§ **What the exercise asks**:
With all images omitted, write out the records word for word.

Data in this exercise below:

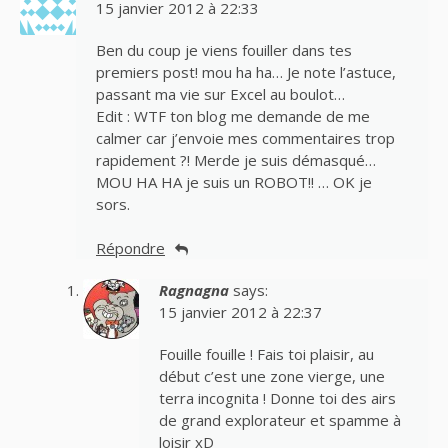
15 janvier 2012 à 22:33
Ben du coup je viens fouiller dans tes
premiers post! mou ha ha… Je note l’astuce,
passant ma vie sur Excel au boulot…
Edit : WTF ton blog me demande de me
calmer car j’envoie mes commentaires trop
rapidement ?! Merde je suis démasqué…
MOU HA HA je suis un ROBOT!! … OK je
sors.
Répondre
Ragnagna
says:
15 janvier 2012 à 22:37
Fouille fouille ! Fais toi plaisir, au
début c’est une zone vierge, une
terra incognita ! Donne toi des airs
de grand explorateur et spamme à
loisir xD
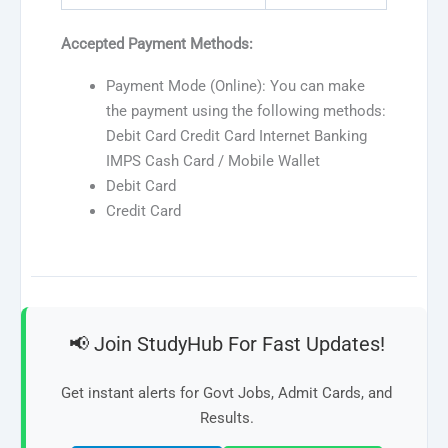
Accepted Payment Methods:
Payment Mode (Online): You can make
the payment using the following methods:
Debit Card Credit Card Internet Banking
IMPS Cash Card / Mobile Wallet
Debit Card
Credit Card
📢 Join StudyHub For Fast Updates!
Get instant alerts for Govt Jobs, Admit Cards, and
Results.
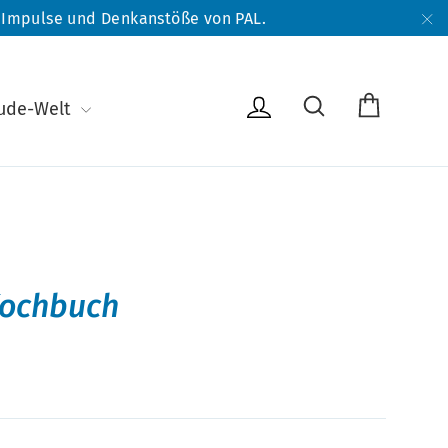
e Impulse und Denkanstöße von PAL.
"S
Warenk
Suche
Einloggen
eude-Welt
Kochbuch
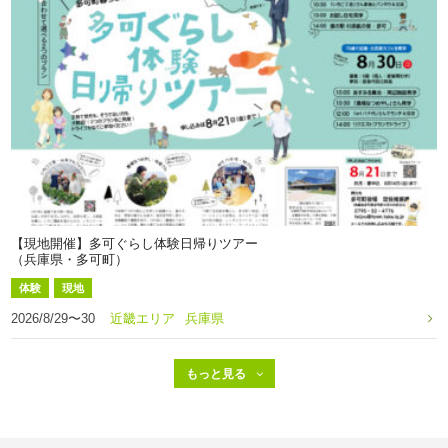
【現地開催】多可ぐらし体験日帰りツアー
（兵庫県・多可町）
体験
現地
2026/8/29〜30
近畿エリア
兵庫県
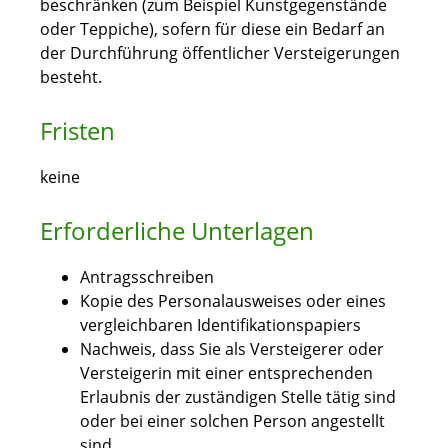
beschränken (zum Beispiel Kunstgegenstände
oder Teppiche), sofern für diese ein Bedarf an
der Durchführung öffentlicher Versteigerungen
besteht.
Fristen
keine
Erforderliche Unterlagen
Antragsschreiben
Kopie des Personalausweises oder eines
vergleichbaren Identifikationspapiers
Nachweis, dass Sie als Versteigerer oder
Versteigerin mit einer entsprechenden
Erlaubnis der zuständigen Stelle tätig sind
oder bei einer solchen Person angestellt
sind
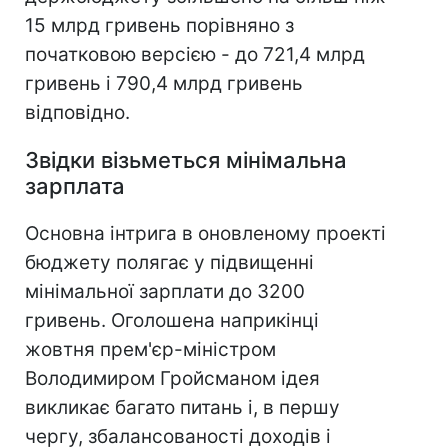
15 млрд гривень порівняно з
початковою версією - до 721,4 млрд
гривень і 790,4 млрд гривень
відповідно.
Звідки візьметься мінімальна
зарплата
Основна інтрига в оновленому проекті
бюджету полягає у підвищенні
мінімальної зарплати до 3200
гривень. Оголошена наприкінці
жовтня прем'єр-міністром
Володимиром Гройсманом ідея
викликає багато питань і, в першу
чергу, збалансованості доходів і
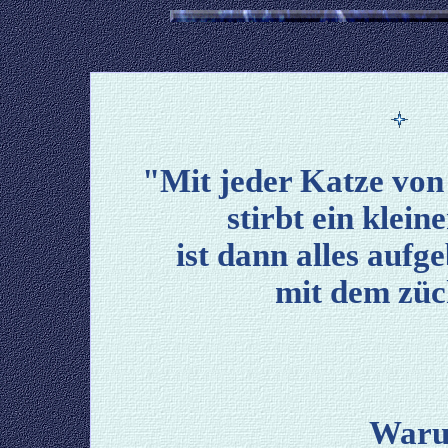
"Mit jeder Katze von
stirbt ein klein
ist dann alles aufge
mit dem züc
Waru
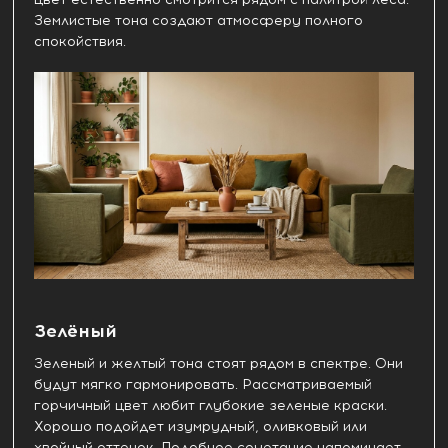
Землистые тона создают атмосферу полного
спокойствия.
Зелёный
Зеленый и желтый тона стоят рядом в спектре. Они
будут мягко гармонировать. Рассматриваемый
горчичный цвет любит глубокие зеленые краски.
Хорошо подойдет изумрудный, оливковый или
хвойный оттенок. Подобное сочетание напоминает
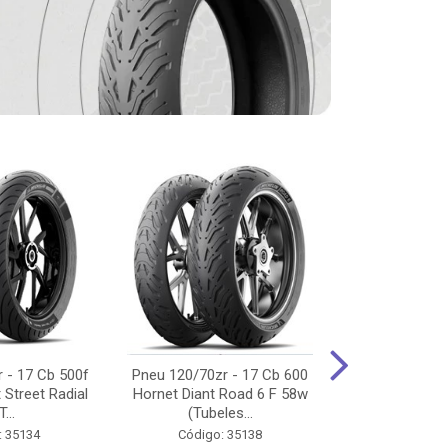
 - 17 Cb 500f
Pneu 120/70zr - 17 Cb 600
Pneu 90/90-
 Street Radial
Hornet Diant Road 6 F 58w
125/150/160 Y
T...
(Tubeles...
Tras Pil
: 35134
Código: 35138
Código:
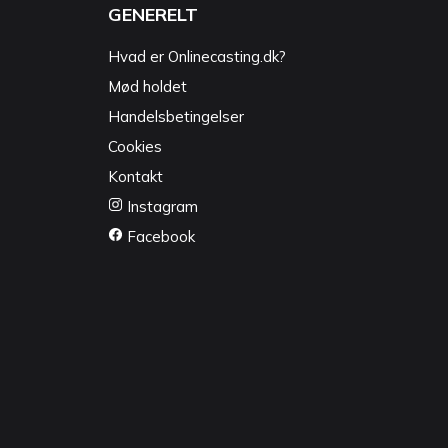
GENERELT
Hvad er Onlinecasting.dk?
Mød holdet
Handelsbetingelser
Cookies
Kontakt
Instagram
Facebook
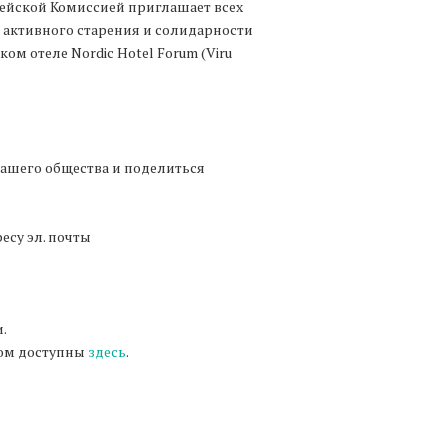
ейской Комиссией приглашает всех
 активного старения и солидарности
ом отеле Nordic Hotel Forum (Viru
.
ашего общества и поделиться
есу эл. почты
.
ком доступны
здесь
.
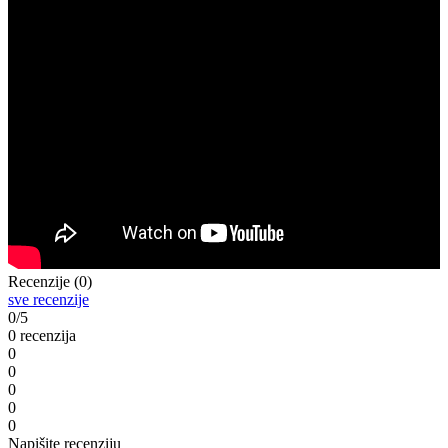
Recenzije (0)
sve recenzije
0/5
0 recenzija
0
0
0
0
0
Napišite recenziju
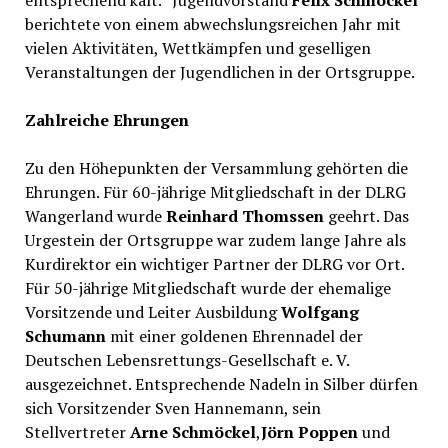
entsprechend kalt.“ Jugendvorstand
Felix Schmöckel
berichtete von einem abwechslungsreichen Jahr mit
vielen Aktivitäten, Wettkämpfen und geselligen
Veranstaltungen der Jugendlichen in der Ortsgruppe.
Zahlreiche Ehrungen
Zu den Höhepunkten der Versammlung gehörten die
Ehrungen. Für 60-jährige Mitgliedschaft in der DLRG
Wangerland wurde
Reinhard Thomssen
geehrt. Das
Urgestein der Ortsgruppe war zudem lange Jahre als
Kurdirektor ein wichtiger Partner der DLRG vor Ort.
Für 50-jährige Mitgliedschaft wurde der ehemalige
Vorsitzende und Leiter Ausbildung
Wolfgang
Schumann
mit einer goldenen Ehrennadel der
Deutschen Lebensrettungs-Gesellschaft e. V.
ausgezeichnet. Entsprechende Nadeln in Silber dürfen
sich Vorsitzender Sven Hannemann, sein
Stellvertreter
Arne Schmöckel
,
Jörn Poppen
und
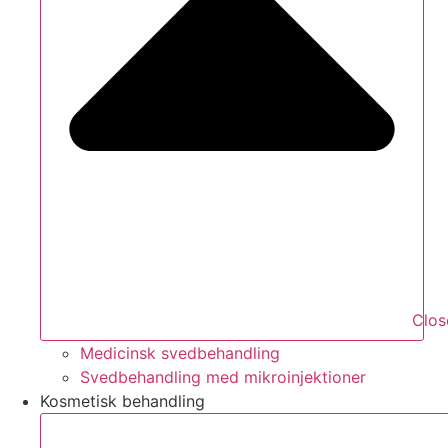
Clos
Medicinsk svedbehandling
Svedbehandling med mikroinjektioner
Kosmetisk behandling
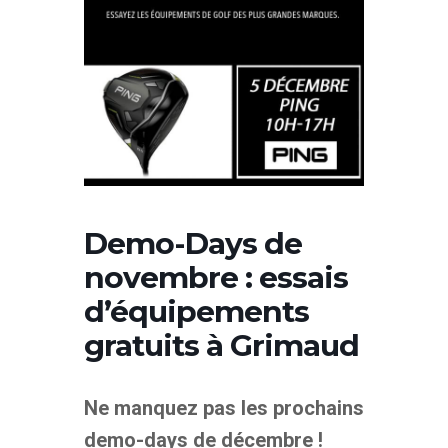
Demo-Days de
novembre : essais
d’équipements
gratuits à Grimaud
Ne manquez pas les
prochains
demo-days de décembre
!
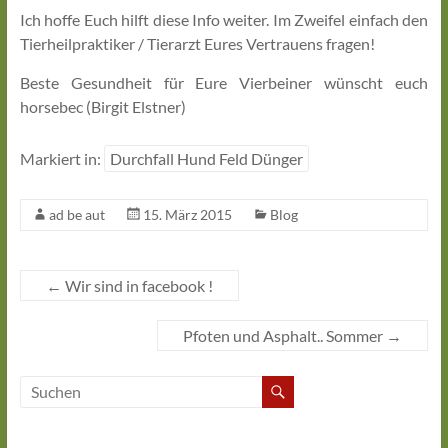
Ich hoffe Euch hilft diese Info weiter. Im Zweifel einfach den
Tierheilpraktiker / Tierarzt Eures Vertrauens fragen!
Beste Gesundheit für Eure Vierbeiner wünscht euch
horsebec (Birgit Elstner)
Markiert in:
Durchfall Hund Feld Dünger
ad be aut
15. März 2015
Blog
←
Wir sind in facebook !
Pfoten und Asphalt.. Sommer
→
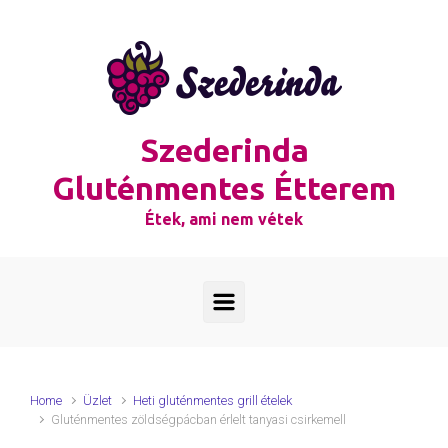
Skip to main content
Szederinda
Gluténmentes Étterem
Étek, ami nem vétek
Home
Üzlet
Heti gluténmentes grill ételek
Gluténmentes zöldségpácban érlelt tanyasi csirkemell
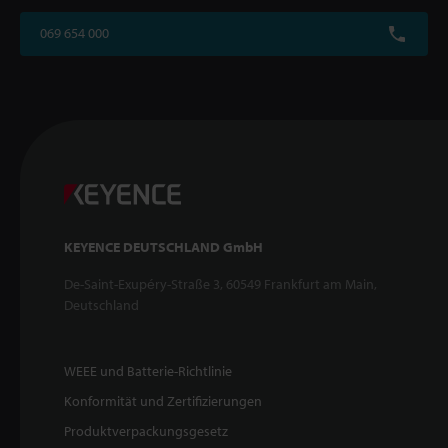
069 654 000
KEYENCE DEUTSCHLAND GmbH
De-Saint-Exupéry-Straße 3, 60549 Frankfurt am Main,
Deutschland
WEEE und Batterie-Richtlinie
Konformität und Zertifizierungen
Produktverpackungsgesetz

End of Data in this exercise.

§ **Written solution**:
15 janvier 2012 à 22:33
Ben du coup je viens fouiller dans tes
premiers post! mou ha ha… Je note l’astuce,
passant ma vie sur Excel au boulot…
Edit : WTF ton blog me demande de me
calmer car j’envoie mes commentaires trop
rapidement ?! Merde je suis démasqué…
MOU HA HA je suis un ROBOT!! … OK je
sors.
Répondre
Ragnagna
says:
15 janvier 2012 à 22:37
Fouille fouille ! Fais toi plaisir, au
début c’est une zone vierge, une
terra incognita ! Donne toi des airs
de grand explorateur et spamme à
loisir xD
Accepted Payment Methods:
Payment Mode (Online): You can make
the payment using the following methods:
Debit Card Credit Card Internet Banking
IMPS Cash Card / Mobile Wallet
Debit Card
Credit Card
📢 Join StudyHub For Fast Updates!
Get instant alerts for Govt Jobs, Admit Cards, and
Results.
e Impulse und Denkanstöße von PAL.
"S
Warenk
Suche
Einloggen
eude-Welt
Kochbuch
【現地開催】多可ぐらし体験日帰りツアー
（兵庫県・多可町）
体験
現地
2026/8/29〜30
近畿エリア
兵庫県
beschränken (zum Beispiel Kunstgegenstände
oder Teppiche), sofern für diese ein Bedarf an
der Durchführung öffentlicher Versteigerungen
besteht.
Fristen
keine
Erforderliche Unterlagen
Antragsschreiben
Kopie des Personalausweises oder eines
vergleichbaren Identifikationspapiers
Nachweis, dass Sie als Versteigerer oder
Versteigerin mit einer entsprechenden
Erlaubnis der zuständigen Stelle tätig sind
oder bei einer solchen Person angestellt
sind
15 млрд гривень порівняно з
початковою версією - до 721,4 млрд
гривень і 790,4 млрд гривень
відповідно.
Звідки візьметься мінімальна
зарплата
Основна інтрига в оновленому проекті
бюджету полягає у підвищенні
мінімальної зарплати до 3200
гривень. Оголошена наприкінці
жовтня прем'єр-міністром
Володимиром Гройсманом ідея
викликає багато питань і, в першу
чергу, збалансованості доходів і
"Mit jeder Katze von
stirbt ein klein
ist dann alles aufge
mit dem züc
Waru
Землистые тона создают атмосферу полного
спокойствия.
Зелёный
Зеленый и желтый тона стоят рядом в спектре. Они
будут мягко гармонировать. Рассматриваемый
горчичный цвет любит глубокие зеленые краски.
Хорошо подойдет изумрудный, оливковый или
хвойный оттенок. Подобное сочетание напоминает
 - 17 Cb 500f
Pneu 120/70zr - 17 Cb 600
Pneu 90/90-
 Street Radial
Hornet Diant Road 6 F 58w
125/150/160 Y
T...
(Tubeles...
Tras Pil
: 35134
Código: 35138
Código:
GENERELT
Hvad er Onlinecasting.dk?
Mød holdet
Handelsbetingelser
Cookies
Kontakt
Instagram
Facebook
ейской Комиссией приглашает всех
 активного старения и солидарности
ом отеле Nordic Hotel Forum (Viru
.
ашего общества и поделиться
есу эл. почты
.
ком доступны
здесь
.
Recenzije (0)
sve recenzije
0/5
0 recenzija
0
0
0
0
0
Napišite recenziju
entsprechend kalt.“ Jugendvorstand
Felix Schmöckel
berichtete von einem abwechslungsreichen Jahr mit
vielen Aktivitäten, Wettkämpfen und geselligen
Veranstaltungen der Jugendlichen in der Ortsgruppe.
Zahlreiche Ehrungen
Zu den Höhepunkten der Versammlung gehörten die
Ehrungen. Für 60-jährige Mitgliedschaft in der DLRG
Wangerland wurde
Reinhard Thomssen
geehrt. Das
Urgestein der Ortsgruppe war zudem lange Jahre als
Kurdirektor ein wichtiger Partner der DLRG vor Ort.
Für 50-jährige Mitgliedschaft wurde der ehemalige
Vorsitzende und Leiter Ausbildung
Wolfgang
Schumann
mit einer goldenen Ehrennadel der
Deutschen Lebensrettungs-Gesellschaft e. V.
ausgezeichnet. Entsprechende Nadeln in Silber dürfen
sich Vorsitzender Sven Hannemann, sein
Stellvertreter
Arne Schmöckel
,
Jörn Poppen
und
Clos
Medicinsk svedbehandling
Svedbehandling med mikroinjektioner
Kosmetisk behandling
Demo-Days de
novembre : essais
d’équipements
gratuits à Grimaud
Ne manquez pas les
prochains
demo-days de décembre
!
Ich hoffe Euch hilft diese Info weiter. Im Zweifel einfach den
Tierheilpraktiker / Tierarzt Eures Vertrauens fragen!
Beste Gesundheit für Eure Vierbeiner wünscht euch
horsebec (Birgit Elstner)
Markiert in:
Durchfall Hund Feld Dünger
ad be aut
15. März 2015
Blog
←
Wir sind in facebook !
Pfoten und Asphalt.. Sommer
→
Skip to main content
Szederinda
Gluténmentes Étterem
Étek, ami nem vétek
Home
Üzlet
Heti gluténmentes grill ételek
Gluténmentes zöldségpácban érlelt tanyasi csirkemell
069 654 000
KEYENCE DEUTSCHLAND GmbH
De-Saint-Exupéry-Straße 3, 60549 Frankfurt am Main,
Deutschland
WEEE und Batterie-Richtlinie
Konformität und Zertifizierungen
Produktverpackungsgesetz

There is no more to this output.